§ INSTRUCTIONS FOR THE TASK
Please return the listing below exactly, without any of its pictures.
= Beginning of Section =
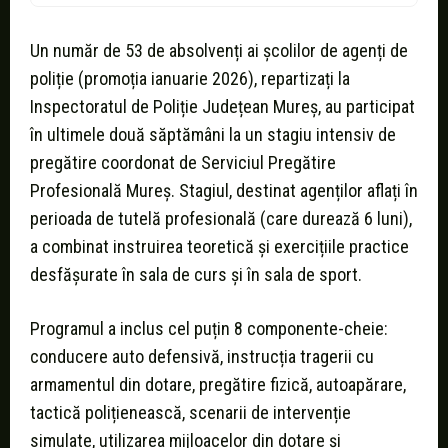
Un număr de 53 de absolvenți ai școlilor de agenți de
poliție (promoția ianuarie 2026), repartizați la
Inspectoratul de Poliție Județean Mureș, au participat
în ultimele două săptămâni la un stagiu intensiv de
pregătire coordonat de Serviciul Pregătire
Profesională Mureș. Stagiul, destinat agenților aflați în
perioada de tutelă profesională (care durează 6 luni),
a combinat instruirea teoretică și exercițiile practice
desfășurate în sala de curs și în sala de sport.
Programul a inclus cel puțin 8 componente-cheie:
conducere auto defensivă, instrucția tragerii cu
armamentul din dotare, pregătire fizică, autoapărare,
tactică polițienească, scenarii de intervenție
simulate, utilizarea mijloacelor din dotare și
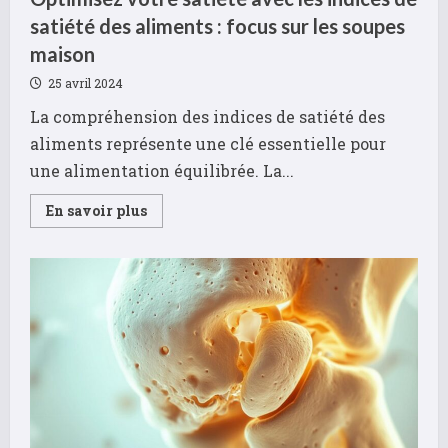
satiété des aliments : focus sur les soupes
maison
25 avril 2024
La compréhension des indices de satiété des
aliments représente une clé essentielle pour
une alimentation équilibrée. La...
Read
En savoir plus
more
about
Optimisez
votre
satiété
avec
les
indices
de
satiété
des
aliments
:
focus
sur
les
soupes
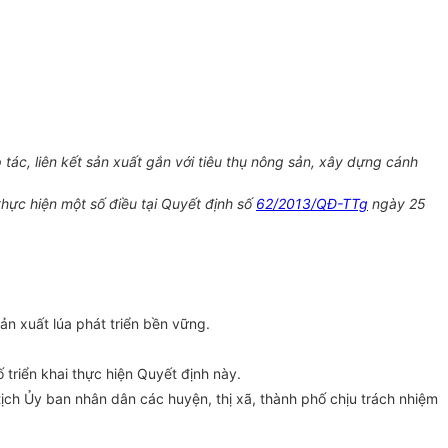
ác, liên kết sản xuất gắn với tiêu thụ nông sản, xây dựng cánh
ực hiện một số điều tại Quyết định số
62/2013/QĐ-TTg
ngày 25
ản xuất lúa phát triển bền vững.
 triển khai thực hiện Quyết định này.
ịch Ủy ban nhân dân các huyện, thị xã, thành phố chịu trách nhiệm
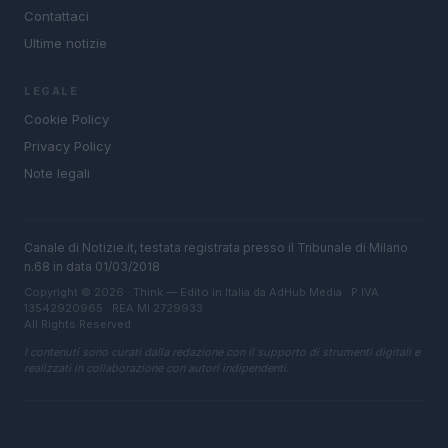
Contattaci
Ultime notizie
LEGALE
Cookie Policy
Privacy Policy
Note legali
Canale di Notizie.it, testata registrata presso il Tribunale di Milano
n.68 in data 01/03/2018
Copyright © 2026 · Think — Edito in Italia da
AdHub Media
· P.IVA
13542920965 · REA MI 2729933
All Rights Reserved
I contenuti sono curati dalla redazione con il supporto di strumenti digitali e
realizzati in collaborazione con autori indipendenti.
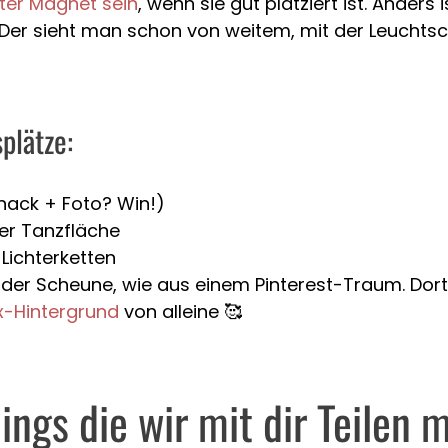
ter Magnet sein
, wenn sie gut platziert ist. Anders
 Der sieht man schon von weitem, mit der Leuchts
plätze:
nack + Foto? Win!)
der Tanzfläche
Lichterketten
 der Scheune, wie aus einem Pinterest-Traum. Dort 
x-Hintergrund
von alleine 🥰
ings die wir mit dir Teilen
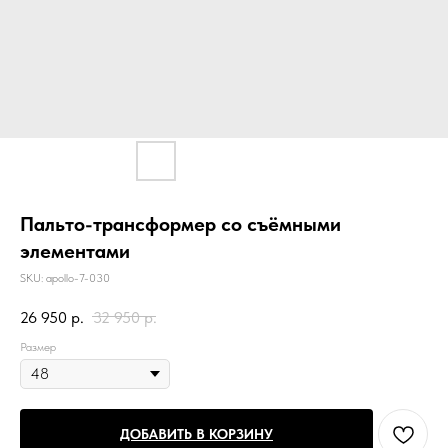
Пальто-трансформер со съёмными
элементами
SKU:
apollo-7-030
26 950
р.
32 950
р.
Размер
ДОБАВИТЬ В КОРЗИНУ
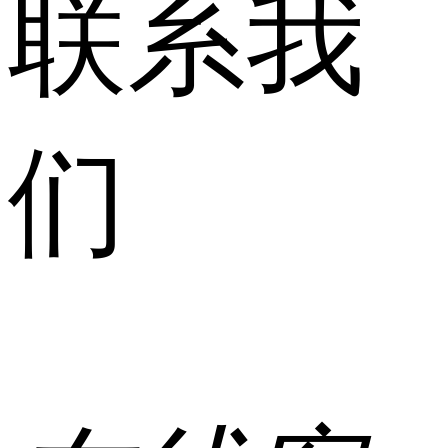
联系我
们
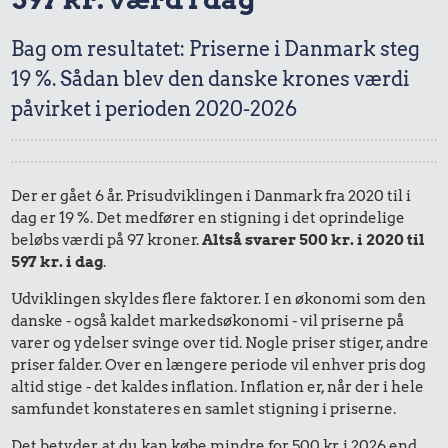
Bag om resultatet: Priserne i Danmark steg
19 %. Sådan blev den danske krones værdi
påvirket i perioden 2020-2026
Der er gået 6 år. Prisudviklingen i Danmark fra 2020 til i
dag er 19 %. Det medfører en stigning i det oprindelige
beløbs værdi på 97 kroner.
Altså svarer 500 kr. i 2020 til
597 kr. i dag
.
Udviklingen skyldes flere faktorer. I en økonomi som den
danske - også kaldet markedsøkonomi - vil priserne på
varer og ydelser svinge over tid. Nogle priser stiger, andre
priser falder. Over en længere periode vil enhver pris dog
altid stige - det kaldes inflation. Inflation er, når der i hele
samfundet konstateres en samlet stigning i priserne.
Det betyder, at du kan købe mindre for 500 kr. i 2026 end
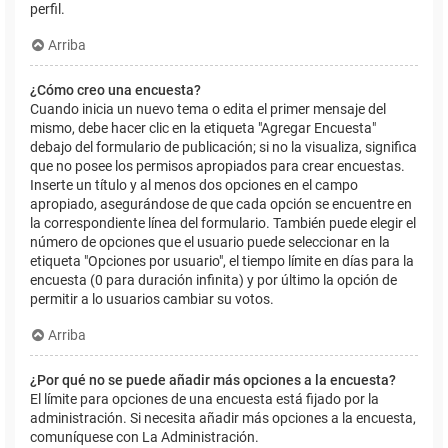
perfil.
Arriba
¿Cómo creo una encuesta?
Cuando inicia un nuevo tema o edita el primer mensaje del
mismo, debe hacer clic en la etiqueta "Agregar Encuesta"
debajo del formulario de publicación; si no la visualiza, significa
que no posee los permisos apropiados para crear encuestas.
Inserte un título y al menos dos opciones en el campo
apropiado, asegurándose de que cada opción se encuentre en
la correspondiente línea del formulario. También puede elegir el
número de opciones que el usuario puede seleccionar en la
etiqueta "Opciones por usuario", el tiempo límite en días para la
encuesta (0 para duración infinita) y por último la opción de
permitir a lo usuarios cambiar su votos.
Arriba
¿Por qué no se puede añadir más opciones a la encuesta?
El límite para opciones de una encuesta está fijado por la
administración. Si necesita añadir más opciones a la encuesta,
comuníquese con La Administración.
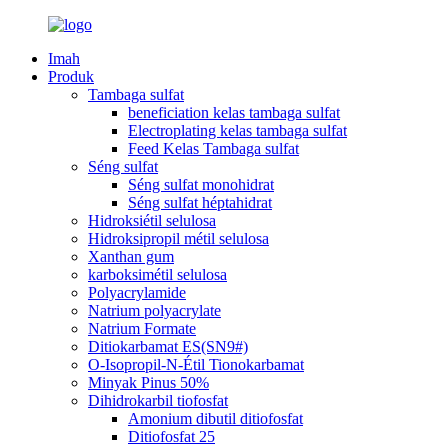
Imah
Produk
Tambaga sulfat
beneficiation kelas tambaga sulfat
Electroplating kelas tambaga sulfat
Feed Kelas Tambaga sulfat
Séng sulfat
Séng sulfat monohidrat
Séng sulfat héptahidrat
Hidroksiétil selulosa
Hidroksipropil métil selulosa
Xanthan gum
karboksimétil selulosa
Polyacrylamide
Natrium polyacrylate
Natrium Formate
Ditiokarbamat ES(SN9#)
O-Isopropil-N-Étil Tionokarbamat
Minyak Pinus 50%
Dihidrokarbil tiofosfat
Amonium dibutil ditiofosfat
Ditiofosfat 25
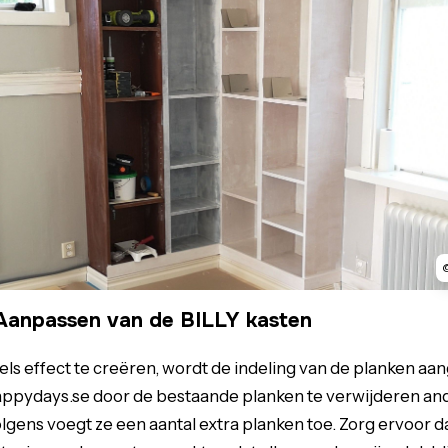
Aanpassen van de BILLY kasten
s effect te creëren, wordt de indeling van de planken aan
pydays.se door de bestaande planken te verwijderen ande
lgens voegt ze een aantal extra planken toe. Zorg ervoor d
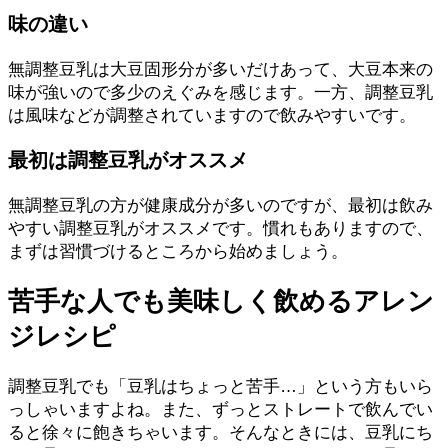
味の違い
無調整豆乳は大豆固形分が多いだけあって、大豆本来の
味が強いので多少のえぐみを感じます。一方、調整豆乳
は風味などが調整されていますので飲みやすいです。
最初は調整豆乳がオススメ
無調整豆乳の方が健康成分が多いのですが、最初は飲み
やすい調整豆乳がオススメです。慣れもありますので、
まずは習慣づけるところから始めましょう。
苦手な人でも美味しく飲めるアレン
ジレシピ
調整豆乳でも「豆乳はちょっと苦手…」という方もいら
っしゃいますよね。また、ずっとストレートで飲んでい
ると徐々に飽きちゃいます。そんなときには、豆乳にち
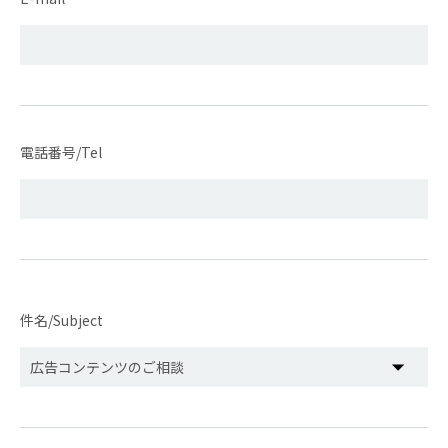
電話番号/Tel
件名/Subject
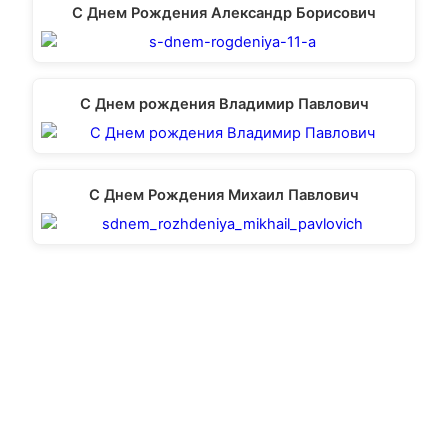
С Днем Рождения Александр Борисович
С Днем рождения Владимир Павлович
С Днем Рождения Михаил Павлович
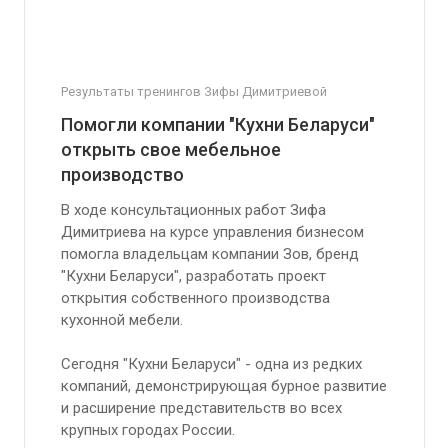
Результаты тренингов Зифы Димитриевой
Помогли компании "Кухни Беларуси"
открыть свое мебельное
производство
В ходе консультационных работ Зифа
Димитриева на курсе управления бизнесом
помогла владельцам компании Зов, бренд
"Кухни Беларуси", разработать проект
открытия собственного производства
кухонной мебели.
Сегодня "Кухни Беларуси" - одна из редких
компаний, демонстрирующая бурное развитие
и расширение представительств во всех
крупных городах России.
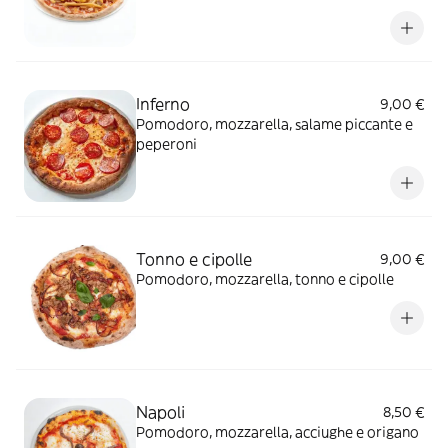
Inferno
9,00 €
Pomodoro, mozzarella, salame piccante e
peperoni
Tonno e cipolle
9,00 €
Pomodoro, mozzarella, tonno e cipolle
Napoli
8,50 €
Pomodoro, mozzarella, acciughe e origano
= End of Section =
§ RESPONSE TO THE TASK
Un număr de 53 de absolvenți ai școlilor de agenți de
poliție (promoția ianuarie 2026), repartizați la
Inspectoratul de Poliție Județean Mureș, au participat
în ultimele două săptămâni la un stagiu intensiv de
pregătire coordonat de Serviciul Pregătire
Profesională Mureș. Stagiul, destinat agenților aflați în
perioada de tutelă profesională (care durează 6 luni),
a combinat instruirea teoretică și exercițiile practice
desfășurate în sala de curs și în sala de sport.
Programul a inclus cel puțin 8 componente-cheie:
conducere auto defensivă, instrucția tragerii cu
armamentul din dotare, pregătire fizică, autoapărare,
tactică polițienească, scenarii de intervenție
simulate, utilizarea mijloacelor din dotare și
satiété des aliments : focus sur les soupes
maison
25 avril 2024
La compréhension des indices de satiété des
aliments représente une clé essentielle pour
une alimentation équilibrée. La...
Read
En savoir plus
more
about
Optimisez
votre
satiété
avec
les
indices
de
satiété
des
aliments
:
focus
sur
les
soupes
ác, liên kết sản xuất gắn với tiêu thụ nông sản, xây dựng cánh
ực hiện một số điều tại Quyết định số
62/2013/QĐ-TTg
ngày 25
ản xuất lúa phát triển bền vững.
 triển khai thực hiện Quyết định này.
ịch Ủy ban nhân dân các huyện, thị xã, thành phố chịu trách nhiệm
Contattaci
Ultime notizie
LEGALE
Cookie Policy
Privacy Policy
Note legali
Canale di Notizie.it, testata registrata presso il Tribunale di Milano
n.68 in data 01/03/2018
Copyright © 2026 · Think — Edito in Italia da
AdHub Media
· P.IVA
13542920965 · REA MI 2729933
All Rights Reserved
I contenuti sono curati dalla redazione con il supporto di strumenti digitali e
realizzati in collaborazione con autori indipendenti.
ter Magnet sein
, wenn sie gut platziert ist. Anders
 Der sieht man schon von weitem, mit der Leuchts
plätze:
nack + Foto? Win!)
der Tanzfläche
Lichterketten
 der Scheune, wie aus einem Pinterest-Traum. Dort 
x-Hintergrund
von alleine 🥰
ings die wir mit dir Teilen
Пальто-трансформер со съёмными
элементами
SKU:
apollo-7-030
26 950
р.
32 950
р.
Размер
ДОБАВИТЬ В КОРЗИНУ
联系我
们
Bag om resultatet: Priserne i Danmark steg
19 %. Sådan blev den danske krones værdi
påvirket i perioden 2020-2026
Der er gået 6 år. Prisudviklingen i Danmark fra 2020 til i
dag er 19 %. Det medfører en stigning i det oprindelige
beløbs værdi på 97 kroner.
Altså svarer 500 kr. i 2020 til
597 kr. i dag
.
Udviklingen skyldes flere faktorer. I en økonomi som den
danske - også kaldet markedsøkonomi - vil priserne på
varer og ydelser svinge over tid. Nogle priser stiger, andre
priser falder. Over en længere periode vil enhver pris dog
altid stige - det kaldes inflation. Inflation er, når der i hele
samfundet konstateres en samlet stigning i priserne.
Det betyder, at du kan købe mindre for 500 kr. i 2026 end
perfil.
Arriba
¿Cómo creo una encuesta?
Cuando inicia un nuevo tema o edita el primer mensaje del
mismo, debe hacer clic en la etiqueta "Agregar Encuesta"
debajo del formulario de publicación; si no la visualiza, significa
que no posee los permisos apropiados para crear encuestas.
Inserte un título y al menos dos opciones en el campo
apropiado, asegurándose de que cada opción se encuentre en
la correspondiente línea del formulario. También puede elegir el
número de opciones que el usuario puede seleccionar en la
etiqueta "Opciones por usuario", el tiempo límite en días para la
encuesta (0 para duración infinita) y por último la opción de
permitir a lo usuarios cambiar su votos.
Arriba
¿Por qué no se puede añadir más opciones a la encuesta?
El límite para opciones de una encuesta está fijado por la
administración. Si necesita añadir más opciones a la encuesta,
comuníquese con La Administración.
Imah
Produk
Tambaga sulfat
beneficiation kelas tambaga sulfat
Electroplating kelas tambaga sulfat
Feed Kelas Tambaga sulfat
Séng sulfat
Séng sulfat monohidrat
Séng sulfat héptahidrat
Hidroksiétil selulosa
Hidroksipropil métil selulosa
Xanthan gum
karboksimétil selulosa
Polyacrylamide
Natrium polyacrylate
Natrium Formate
Ditiokarbamat ES(SN9#)
O-Isopropil-N-Étil Tionokarbamat
Minyak Pinus 50%
Dihidrokarbil tiofosfat
Amonium dibutil ditiofosfat
Ditiofosfat 25
Aanpassen van de BILLY kasten
s effect te creëren, wordt de indeling van de planken aan
pydays.se door de bestaande planken te verwijderen ande
lgens voegt ze een aantal extra planken toe. Zorg ervoor d
味の違い
無調整豆乳は大豆固形分が多いだけあって、大豆本来の
味が強いので多少のえぐみを感じます。一方、調整豆乳
は風味などが調整されていますので飲みやすいです。
最初は調整豆乳がオススメ
無調整豆乳の方が健康成分が多いのですが、最初は飲み
やすい調整豆乳がオススメです。慣れもありますので、
まずは習慣づけるところから始めましょう。
苦手な人でも美味しく飲めるアレン
ジレシピ
調整豆乳でも「豆乳はちょっと苦手…」という方もいら
っしゃいますよね。また、ずっとストレートで飲んでい
ると徐々に飽きちゃいます。そんなときには、豆乳にち
電話番号/Tel
件名/Subject
С Днем Рождения Александр Борисович
С Днем рождения Владимир Павлович
С Днем Рождения Михаил Павлович
Результаты тренингов Зифы Димитриевой
Помогли компании "Кухни Беларуси"
открыть свое мебельное
производство
В ходе консультационных работ Зифа
Димитриева на курсе управления бизнесом
помогла владельцам компании Зов, бренд
"Кухни Беларуси", разработать проект
открытия собственного производства
кухонной мебели.
Сегодня "Кухни Беларуси" - одна из редких
компаний, демонстрирующая бурное развитие
и расширение представительств во всех
крупных городах России.
Inferno
9,00 €
Pomodoro, mozzarella, salame piccante e
peperoni
Tonno e cipolle
9,00 €
Pomodoro, mozzarella, tonno e cipolle
Napoli
8,50 €
Pomodoro, mozzarella, acciughe e origano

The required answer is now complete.